→ TRY IT: Return exactly, please, the lines from the one containing "Some people may" to the last line of the entries below, and nothing else, leaving pictures out.
═══ THE DATA
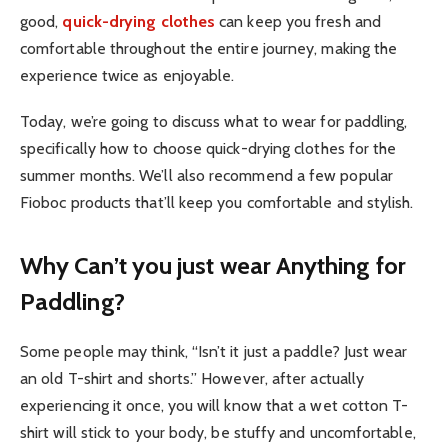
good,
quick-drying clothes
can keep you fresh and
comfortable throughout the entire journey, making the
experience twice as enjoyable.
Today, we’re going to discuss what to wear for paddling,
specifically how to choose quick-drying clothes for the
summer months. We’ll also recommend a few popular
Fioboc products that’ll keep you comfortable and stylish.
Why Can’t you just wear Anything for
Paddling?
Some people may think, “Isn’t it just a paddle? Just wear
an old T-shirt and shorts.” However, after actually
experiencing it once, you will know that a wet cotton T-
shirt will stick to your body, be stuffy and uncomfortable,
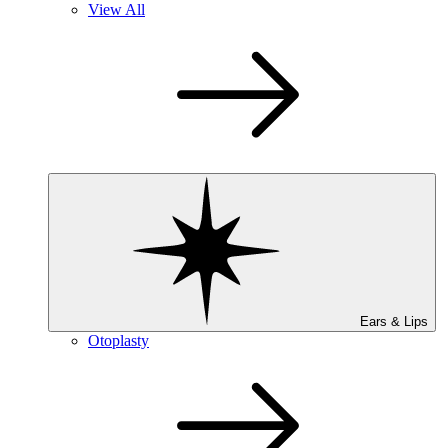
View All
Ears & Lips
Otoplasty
══════
→ OUTPUT FOR THIS EXERCISE:
Some people may think, “Isn’t it just a paddle? Just wear
an old T-shirt and shorts.” However, after actually
experiencing it once, you will know that a wet cotton T-
shirt will stick to your body, be stuffy and uncomfortable,
View All
Ears & Lips
Otoplasty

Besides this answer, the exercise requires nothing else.